Skip to content
This repository has been archived by the owner on Oct 8, 2024. It is now read-only.

chr1st1ank/dataframe-io

Repository files navigation

dataframe-io

Note

Note: This is an archived repository of my unmaintained package. There were times when I found such a library useful. It is archived, because I moved to using Polars and its rich I/O connectors for the typical usecases.

Have a look at the Polars User Guide in case you need a library to read and write dataframes.

Release Status CI Status codecov

Read and write dataframes from and to any storage.

Features

Dataframes types supported:

  • pandas DataFrame
  • Python dictionary

Supported storage backends:

  • Parquet files
  • PostgreSQL database

More backends will come.
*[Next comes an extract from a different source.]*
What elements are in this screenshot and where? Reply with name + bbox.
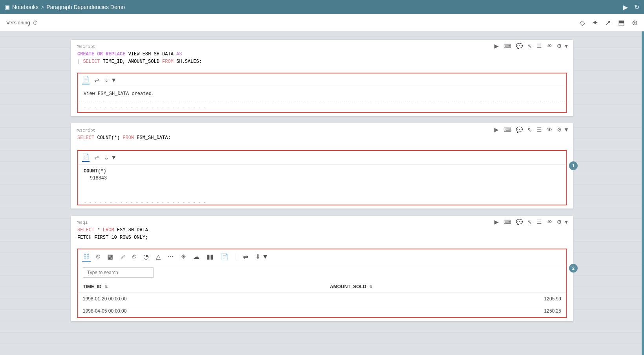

Open an issue if you are interested in a particular backend.

Implementation status for reading data:

Storage Select columns Filter rows Max rows Sampling Drop duplicates
Parquet files ✔️ ✔️ ✔️ ✔️ ✔ ¹
PostgreSQL ✔️ ✔️ ✔️ ✔️ ✔️

¹ only for pandas DataFrames

Implementation status for writing data:

Storage write append write replace
Parquet files ✔️ ✔️
PostgreSQL ✔️ ✔️

Installation

pip install dframeio

# Including pyarrow to read/write parquet files:
pip install dframeio[parquet]

# Including PostgreSQL support:
pip install dframeio[postgres]

Show installed backends:

>>> import dframeio
>>> dframeio.backends
[<class 'dframeio.parquet.ParquetBackend'>]